> Aim of the task:
Repeat exactly the lines below that lie between the line with "Najnowsze artykuły" and the line with "Mit Vorsilbe", counting both of those lines as part of the answer.

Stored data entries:
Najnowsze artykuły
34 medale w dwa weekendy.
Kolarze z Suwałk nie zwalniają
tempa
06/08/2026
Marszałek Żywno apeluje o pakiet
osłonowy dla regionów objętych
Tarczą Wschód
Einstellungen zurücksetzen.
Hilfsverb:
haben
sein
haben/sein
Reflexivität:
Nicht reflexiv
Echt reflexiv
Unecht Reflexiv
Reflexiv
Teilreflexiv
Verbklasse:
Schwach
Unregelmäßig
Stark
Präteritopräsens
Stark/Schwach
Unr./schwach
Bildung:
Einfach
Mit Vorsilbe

* * *

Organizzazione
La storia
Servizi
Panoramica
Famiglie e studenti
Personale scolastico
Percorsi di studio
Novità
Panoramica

> Exercise answer:
Najnowsze artykuły
34 medale w dwa weekendy.
Kolarze z Suwałk nie zwalniają
tempa
06/08/2026
Marszałek Żywno apeluje o pakiet
osłonowy dla regionów objętych
Tarczą Wschód
Einstellungen zurücksetzen.
Hilfsverb:
haben
sein
haben/sein
Reflexivität:
Nicht reflexiv
Echt reflexiv
Unecht Reflexiv
Reflexiv
Teilreflexiv
Verbklasse:
Schwach
Unregelmäßig
Stark
Präteritopräsens
Stark/Schwach
Unr./schwach
Bildung:
Einfach
Mit Vorsilbe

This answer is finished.